* Exercise requirements
Only the text belongs in the copy: retype each record exactly as it appears.

* Supplied records

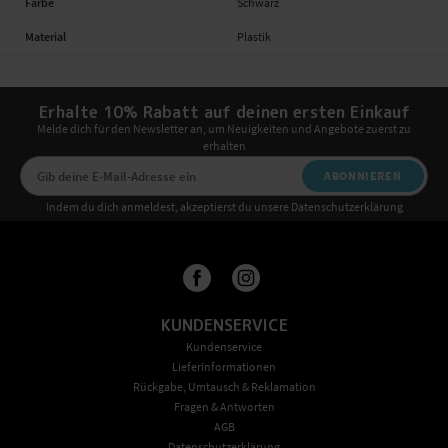
Farbe
Schwarz
Material
Plastik
Erhalte 10% Rabatt auf deinen ersten Einkauf
Melde dich für den Newsletter an, um Neuigkeiten und Angebote zuerst zu
erhalten
ABONNIEREN
Indem du dich anmeldest, akzeptierst du unsere Datenschutzerklärung
KUNDENSERVICE
Kundenservice
Lieferinformationen
Rückgabe, Umtausch & Reklamation
Fragen & Antworten
AGB
Datenschutzerklärung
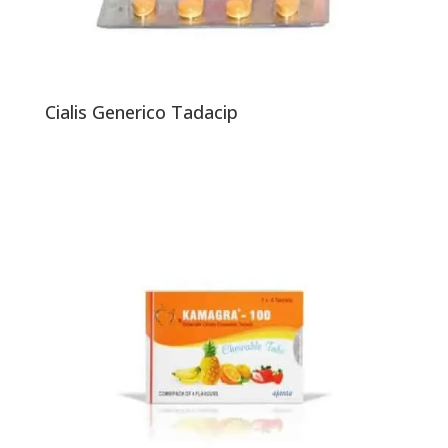
Cialis Generico Tadacip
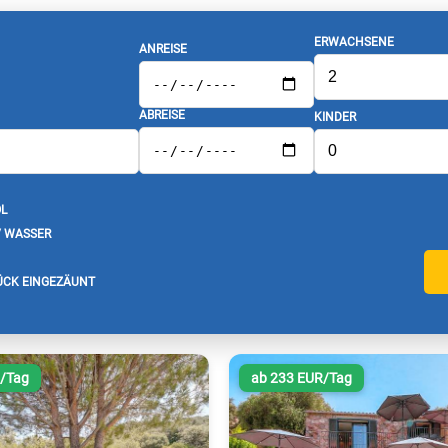
ERWACHSENE
ANREISE
ABREISE
KINDER
L
/ WASSER
CK EINGEZÄUNT
R/Tag
ab 233 EUR/Tag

* Solution
Farbe
Schwarz
Material
Plastik
Erhalte 10% Rabatt auf deinen ersten Einkauf
Melde dich für den Newsletter an, um Neuigkeiten und Angebote zuerst zu
erhalten
ABONNIEREN
Indem du dich anmeldest, akzeptierst du unsere Datenschutzerklärung
KUNDENSERVICE
Kundenservice
Lieferinformationen
Rückgabe, Umtausch & Reklamation
Fragen & Antworten
AGB
Datenschutzerklärung
Cialis Generico Tadacip
ERWACHSENE
ANREISE
ABREISE
KINDER
L
/ WASSER
CK EINGEZÄUNT
R/Tag
ab 233 EUR/Tag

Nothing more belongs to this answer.